Prompt Engineering From First Principles: The Mechanics They Don't Teach You part-1

Source: Dev.to

Why this series is different

Most blogs hand you ready‑made templates:

• “Try this prompt!”
• “Use these 10 techniques!”

That’s not what we’re doing.

We’re digging deep into the mechanics of large language models (LLMs):

• How do LLMs actually process your prompts?
• What makes a prompt effective at the mechanical level?
• Where do LLMs fail and why?

The goal is to give you mental models that let you engineer prompts yourself, instead of copying someone else’s examples.

Series outline (so far)

1. The Foundation – How LLMs Really Work
2. The Art & Science of Prompting
3. Prompting Techniques and Optimization
4. Prompt Evaluation and Scaling
5. Tips, Tricks, and Experience

We may add more parts later.

Let’s jump into Part 1

A quick reality check

Do you think LLMs are intelligent like humans?
Do they have a “brain” that understands your questions and thinks through answers?

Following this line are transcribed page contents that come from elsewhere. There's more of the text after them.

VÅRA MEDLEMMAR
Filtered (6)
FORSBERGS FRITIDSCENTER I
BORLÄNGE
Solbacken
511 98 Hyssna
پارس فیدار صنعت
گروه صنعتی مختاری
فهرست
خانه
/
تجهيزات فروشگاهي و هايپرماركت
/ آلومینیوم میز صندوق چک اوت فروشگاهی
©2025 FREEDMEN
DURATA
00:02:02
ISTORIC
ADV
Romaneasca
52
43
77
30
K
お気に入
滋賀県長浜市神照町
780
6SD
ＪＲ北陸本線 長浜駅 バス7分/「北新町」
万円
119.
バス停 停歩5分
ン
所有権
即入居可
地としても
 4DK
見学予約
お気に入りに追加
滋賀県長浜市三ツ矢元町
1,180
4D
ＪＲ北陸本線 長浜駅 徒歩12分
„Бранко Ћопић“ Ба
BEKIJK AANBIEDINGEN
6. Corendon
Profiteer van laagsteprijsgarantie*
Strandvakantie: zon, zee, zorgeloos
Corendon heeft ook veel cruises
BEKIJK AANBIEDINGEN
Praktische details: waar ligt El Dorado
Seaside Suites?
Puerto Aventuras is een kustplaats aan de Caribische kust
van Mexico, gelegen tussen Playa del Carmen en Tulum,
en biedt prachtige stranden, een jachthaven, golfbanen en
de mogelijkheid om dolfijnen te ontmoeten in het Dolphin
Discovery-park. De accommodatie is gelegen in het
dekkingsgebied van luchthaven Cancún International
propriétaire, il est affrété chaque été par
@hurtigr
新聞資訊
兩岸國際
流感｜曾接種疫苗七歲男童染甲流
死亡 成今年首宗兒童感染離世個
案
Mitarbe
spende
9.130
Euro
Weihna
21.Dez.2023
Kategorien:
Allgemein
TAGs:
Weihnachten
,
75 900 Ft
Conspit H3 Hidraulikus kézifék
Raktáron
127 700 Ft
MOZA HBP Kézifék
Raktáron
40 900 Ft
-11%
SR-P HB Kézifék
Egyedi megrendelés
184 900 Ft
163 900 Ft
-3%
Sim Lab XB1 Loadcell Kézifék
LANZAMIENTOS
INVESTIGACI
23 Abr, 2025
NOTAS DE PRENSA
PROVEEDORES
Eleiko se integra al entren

If you answered yes, you’re wrong.

LLMs don’t think. They don’t understand. They are next‑token predictors—sophisticated autocomplete machines that guess the next token based on patterns they have seen.

“Wait, how can simple next‑word prediction answer complex questions, write code, or hold conversations?”

That’s a great question. The answer involves fascinating engineering, but we’ll keep the focus on what you need to know to write better prompts, nothing more, nothing less.

If you’re really interested in how machines learn, check out my longer write‑up here (link placeholder).

The basic workflow of a prompt

When you type a prompt and hit Enter, the model performs the following simplified steps:

1. Tokenization – Your text is split into tokens (chunks of text).
2. Embedding – Each token is turned into a vector of numbers.
3. Transformer processing – Layers of attention compute relationships between tokens.
4. Probability distribution – The model assigns a probability to every possible next token.
5. Sampling / Decoding – A token is selected, appended to the sequence, and the process repeats until a stop condition is met.

Below we unpack each step.

Tokenization

A token is roughly a chunk of text—sometimes a whole word, sometimes part of a word, sometimes punctuation.

"Hello world" → ["Hello", " world"]          # 2 tokens
"apple"       → ["apple"]                    # 1 token
"12345"       → ["123", "45"]                # 2 tokens

Why tokenization matters

• Context windows are measured in tokens, not words.
• The way text is tokenized determines how the model “sees” it.
• Some words are single tokens (handled more efficiently); others are split into multiple tokens.

Embedding

Models can’t work with raw text; they only understand numbers.
Each token is converted into a high‑dimensional vector (an embedding) that captures its semantic properties.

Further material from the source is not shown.